Today, the Day of Reconciliation, marks the 18th celebration of national unity after South Africa’s historic 1994 democratic elections.
This year’s commemoration is all the more poignant, following the recent passing of former President Nelson Mandela who lives in the hearts of all South Africans, and in the hearts of people around the world. Mandela’s determined pursuit of racial reconciliation, and extraordinary compassion and understanding of his enemies sustained throughout and beyond his 27 years in detention, were exemplary.
The first and one of the most important duties of the new Democratic South Africa and president Nelson Rolihlahla Mandela, was to unify the country as a whole and to reconcile all South Africans. In addition to the efforts of the Government of National Unity and the Truth and Reconciliation Commission (TRC), 16 December, the Day of Reconciliation, was inaugurated to help the country achieve this admirable goal and reconcile the horror of the past. The promise of a shared future together, regardless of race, culture or creed, was born.

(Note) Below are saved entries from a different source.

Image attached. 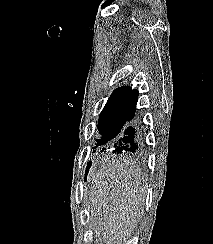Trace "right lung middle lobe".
<instances>
[{
	"instance_id": "obj_1",
	"label": "right lung middle lobe",
	"mask_w": 213,
	"mask_h": 244,
	"mask_svg": "<svg viewBox=\"0 0 213 244\" xmlns=\"http://www.w3.org/2000/svg\"><path fill=\"white\" fill-rule=\"evenodd\" d=\"M137 99L129 97L109 98L99 116L98 129L102 135L97 141V146L115 140L126 124L135 116Z\"/></svg>"
}]
</instances>
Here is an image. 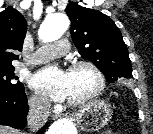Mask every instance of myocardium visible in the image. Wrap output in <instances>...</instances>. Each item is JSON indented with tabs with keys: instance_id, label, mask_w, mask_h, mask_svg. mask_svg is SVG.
Listing matches in <instances>:
<instances>
[{
	"instance_id": "myocardium-1",
	"label": "myocardium",
	"mask_w": 153,
	"mask_h": 134,
	"mask_svg": "<svg viewBox=\"0 0 153 134\" xmlns=\"http://www.w3.org/2000/svg\"><path fill=\"white\" fill-rule=\"evenodd\" d=\"M78 68L89 69L95 76L96 85H95L94 89L86 96H84L78 100H68L67 101V103L70 106H74V107L84 105L87 102L94 99L95 97H97L103 91V89L105 88V85H106V79H105L103 72L94 62H92L90 60L75 61L70 65L69 71H73Z\"/></svg>"
}]
</instances>
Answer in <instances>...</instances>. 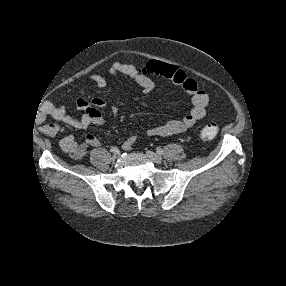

One way in which the Day of Reconciliation aimed to do this symbolically was to acknowledge the significance of 16 December in both the Afrikaner and liberation struggle traditions, and to rename this shared historical day – the Day of Reconciliation.
In Nelson Mandela’s first National Reconciliation Day speech on 16 December 1996, he said, “The Government of National Unity chose this day precisely because the past had made December 16 a living symbol of bitter division. Valour was measured by the number of enemies killed and the quantity of blood that swelled the rivers and flowed in the streets. Today we no longer vow our mutual destruction but solemnly acknowledge our inter-dependence as free and equal citizens of our common Motherland. Today we re-affirm our solemn constitutional compact to live together on the basis of equality and mutual respect.”
For Afrikaners, 16 December was commemorated as the Day of the Vow, also known as Day of the Covenant. The Day of the Vow was a religious holiday commemorating the Voortrekker victory over the Zulus at the deadly Battle of Blood River in 1838, and is still celebrated by some Afrikaaners.
In the 1920s and 1930s, 16 December became a day on which the divide between white South Africans and black South Africans became particularly deep. Those who felt discriminated against by the nation’s unfair laws began staging protests and holding meetings on this day to communicate their dissent and rally against a day that celebrated the Afrikaans conquest of the indigenous African. This dissent was formalised on 16 December 1961, with the founding of Umkhonto weSizwe (Spear of the Nation), the armed wing of the African National Congress, launched to wage an armed struggle against the brutal apartheid government.
So on 16 December 1995, after 27 years in prison, much soul searching and South Africa’s first democratic elections, President Mandela stood before the South African people and celebrated the Day of Reconciliation as a unified public holiday for the first time. Mandela said, “Reconciliation means working together to correct the legacy of past injustice. It means making a success of our plans for reconstruction and development. Therefore, on this December 16, National Day of Reconciliation, my appeal to you, fellow citizens, is: Let us join hands and build a truly South African nation.” Read Nelson Mandela’s full 1995 Day of Reconciliation speech here
On this Day of Reconciliation, we wake to a new reality – one in which Nelson Mandela has been laid to rest and South Africans pledge to carry on his legacy of reconciliation and forgiveness. The ten days of mourning have now officially passed, and the government will today unveil a 9-metre statue of Nelson Mandela in front of the Pretoria Union Buildings.
Nelson Rolihlahla Mandela once said, in his efforts to move our beautiful Rainbow Nation towards unity, “If there are dreams about a beautiful South Africa, there are also roads that lead to their goal. Two of these roads could be named Goodness and Forgiveness.”